Wales to Be Powered by 100% Renewable Energy
An ambitious new plan could see Wales sourcing 100% of its energy needs from renewable energy technology by 2035. The Welsh Government is being urged to finance more green energy projects by the Institute of Welsh Affairs (IWA).
As well as benefitting the environment, the IWA claims reaching the target could support 20,150 jobs annually.
Green Energy Could Be a ‘Key Part of Welsh Identity’
The reenergising Wales coordinator, Shea Buckland-Jones, believes more investment is needed. However, he has stated that that energy could ‘form a key part of Welsh identity’ in the future.
Mr Buckland-Jones added,
“There are environmental benefits, there are social benefits, there are economic benefits. I think one of our clear messages from the final plan is that we need leadership on this; the scale of the challenge is quite drastic, and we need Welsh Government action.”
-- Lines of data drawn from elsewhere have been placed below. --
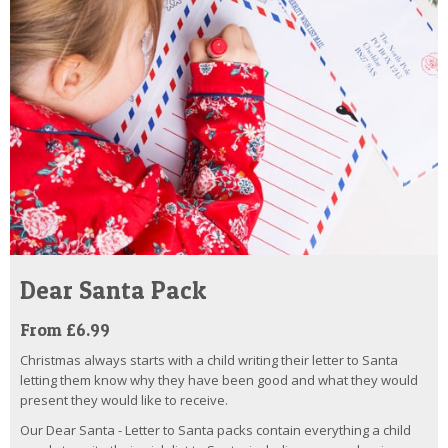
Dear Santa Pack
From £6.99
Christmas always starts with a child writing their letter to Santa
letting them know why they have been good and what they would
present they would like to receive.
Our Dear Santa - Letter to Santa packs contain everything a child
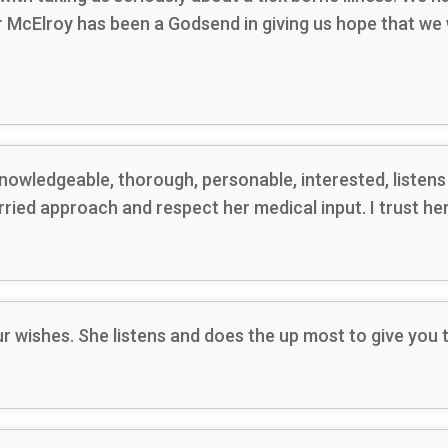
Dr McElroy has been a Godsend in giving us hope that we
nowledgeable, thorough, personable, interested, listen
urried approach and respect her medical input. I trust he
ur wishes. She listens and does the up most to give you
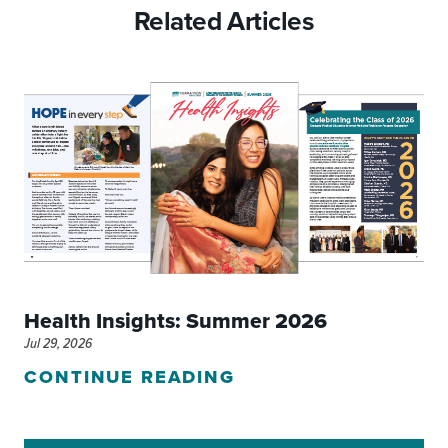
Related Articles
Health Insights: Summer 2026
Jul 29, 2026
CONTINUE READING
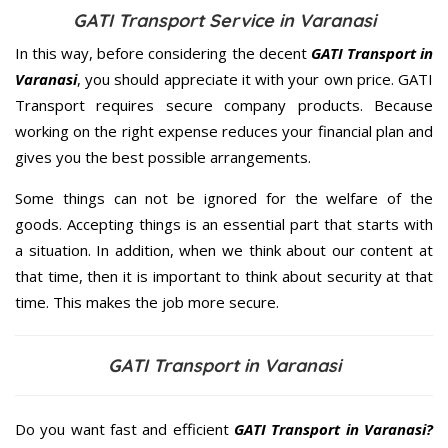
GATI Transport Service in Varanasi
In this way, before considering the decent
GATI Transport in
Varanasi
, you should appreciate it with your own price. GATI
Transport requires secure company products. Because
working on the right expense reduces your financial plan and
gives you the best possible arrangements.
Some things can not be ignored for the welfare of the
goods. Accepting things is an essential part that starts with
a situation. In addition, when we think about our content at
that time, then it is important to think about security at that
time. This makes the job more secure.
GATI Transport in Varanasi
Do you want fast and efficient
GATI Transport in Varanasi?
10-Point Plan to Become 100% Renewable
The IWA is a big part of that future and they have been researching solutions over the last three years. The result is a 10-point plan that will move Wales towards 100% renewable energy well within the next two decades.
Wales’ First Minister, Mark Drakeford, complimented the IWA’s plan. He called it a ‘welcome insight’ into the future of Welsh energy consumption. One possible obstacle though is that some of the energy policy power still resides with the main UK government. However, Mr Drakeford insisted that enough of the requisite powers to push the plan forward was in Welsh government hands.
The Institute of Welsh Affairs’ plan calls for significantly more funds to be diverted towards developing green technology. It is understood that the organisation believes the current block grant is insufficient to make real progress. They also encourage the government to create a ‘low carbon economic stimulus’ for a maximum period of eighteen months. This can be paid for using either borrowed funds or money from the proposed block grant increase.
Local Ownership a Key Part of Plan
The IWA believes the money can help drive the development of locally-owned energy projects. Another major benefit would be the enhancement of energy efficiency in residential buildings. Some of the funds could also go towards providing more coverage for charging low carbon vehicles.
Additional parts of the plan include using planning regulations and public land to support new renewable energy schemes. There should also be a requirement for new energy projects to have between 5% and 33% local or community ownership. The ownership requirement would only apply to new projects producing 5MW of energy or above. The IWA also wants to address the lack of education about energy matters within ‘key public organisations’.
Other items include a radical new approach to transport revolving around a comprehensive decarbonisation plan. The IWA also wants Wales to develop a marine energy niche.